Wish to find out everyone's view on this

----------


## lorba

Most species can be kept successfully emerse. 

To keep submerse, it depends on the maturity and parameters of your tank as well as the specimen. If you obtain a weak specimen, you have better chance to keep it alive in emerse set up.

----------


## benny

I believe certain species are very difficult to sustain as an emerse cultivation. _Cryptocoryne aponogetifolia_ should be one of them.

Cheers,

----------


## CK Yeo

Depends on species. 

ck

----------


## lorba

> I believe certain species are very difficult to sustain as an emerse cultivation. _Cryptocoryne aponogetifolia_ should be one of them.
> 
> Cheers,


True and not quite true. I had one _C. apongetifolia_ alive for almost 2.5 yrs emerse. It was given by you from your very last time trip to Philippines.  :Grin:

----------


## benny

Goodness!! From that time!
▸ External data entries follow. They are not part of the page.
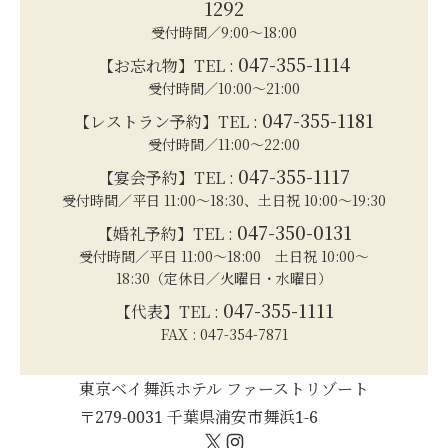
1292
受付時間／9:00～18:00
047-355-1114
【お忘れ物】TEL :
受付時間／10:00～21:00
047-355-1181
【レストラン予約】TEL :
受付時間／11:00～22:00
047-355-1117
【宴会予約】TEL :
受付時間／平日 11:00～18:30、土日祝 10:00～19:30
047-350-0131
【婚礼予約】TEL :
受付時間／平日 11:00～18:00 土日祝 10:00～
18:30（定休日／火曜日・水曜日）
047-355-1111
【代表】TEL :
FAX : 047-354-7871
東京ベイ舞浜ホテル ファーストリゾート
〒279-0031 千葉県浦安市舞浜1-6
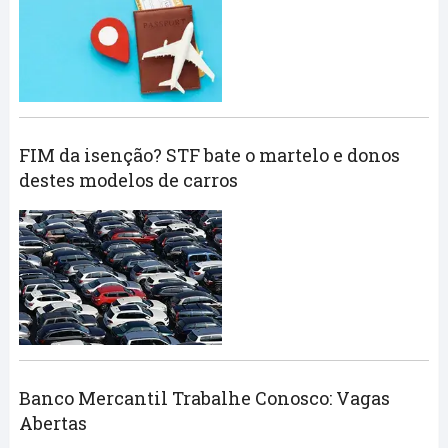
FIM da isenção? STF bate o martelo e donos
destes modelos de carros
Banco Mercantil Trabalhe Conosco: Vagas
Abertas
I've planted a whole big bunch (about 70 to 100) in my tank but none survived. Didn't try emersed cultivation with that batch though.

Anyway, it's good to hear that they are still alive. Did you do as well with the _Cryptocoryne usteriana_ I passed to you?

Cheers,

----------


## lorba

I tried submerse and none survived too.

i do not have the aponogetifolia now, but I have 1 survival of the usteriana/coronata which is in the office 5ft vivarium. You can't miss it, its the big fellow right in the middle.

I think i read that kirana keeps the aponogetifolia in tank with coral chips mixed with the substrate.

----------


## kirana1

lorba

did you have the picture of c.aponogetifolia in emerse form, i am happy if you can posting the picture 

nico

----------


## lorba

Hi Nico,

I didnt take any picture of it when it was big. its not with me anymore.

----------


## Crypto Russia

From my personal experience almost all species can be kept as submersed as emersed. But if you want them to blossom you should use the preferred conditions. Most of the cryptocoryne prefer to blossom in emersed for but based on my practice as for affinis and usteriana it is easier to get the flower if you use submerse form.

----------